What you are asked to do
Pictures stay out of your copy, but everything else in the records below must be repeated exactly.

Provided records
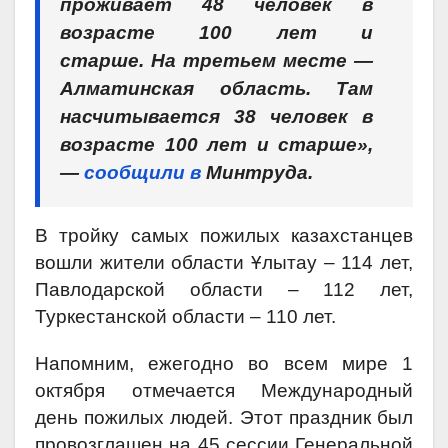
проживает 48 человек в
возрасте 100 лет и
старше. На третьем месте —
Алматинская область. Там
насчитывается 38 человек в
возрасте 100 лет и старше»,
—
сообщили в
Минтруда.
В тройку самых пожилых казахстанцев
вошли жители области Ұлытау – 114 лет,
Павлодарской области – 112 лет,
Туркестанской области – 110 лет.
Напомним, ежегодно во всем мире 1
октября отмечается Международный
день пожилых людей. Этот праздник был
провозглашен на 45 сессии Генеральной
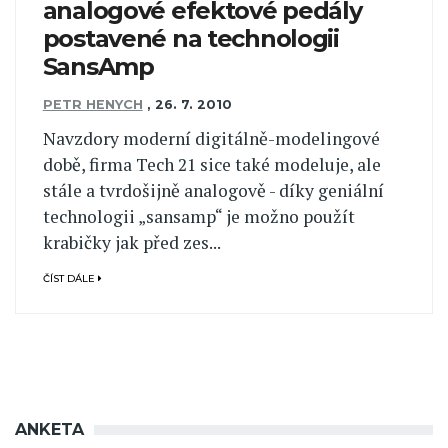
analogové efektové pedály
postavené na technologii
SansAmp
PETR HENYCH
,
26. 7. 2010
Navzdory moderní digitálně-modelingové
době, firma Tech 21 sice také modeluje, ale
stále a tvrdošijně analogově - díky geniální
technologii „sansamp“ je možno použít
krabičky jak před zes...
ČÍST DÁLE
ANKETA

Response box
проживает 48 человек в
возрасте 100 лет и
старше. На третьем месте —
Алматинская область. Там
насчитывается 38 человек в
возрасте 100 лет и старше»,
—
сообщили в
Минтруда.
В тройку самых пожилых казахстанцев
вошли жители области Ұлытау – 114 лет,
Павлодарской области – 112 лет,
Туркестанской области – 110 лет.
Напомним, ежегодно во всем мире 1
октября отмечается Международный
день пожилых людей. Этот праздник был
провозглашен на 45 сессии Генеральной
analogové efektové pedály
postavené na technologii
SansAmp
PETR HENYCH
,
26. 7. 2010
Navzdory moderní digitálně-modelingové
době, firma Tech 21 sice také modeluje, ale
stále a tvrdošijně analogově - díky geniální
technologii „sansamp“ je možno použít
krabičky jak před zes...
ČÍST DÁLE
ANKETA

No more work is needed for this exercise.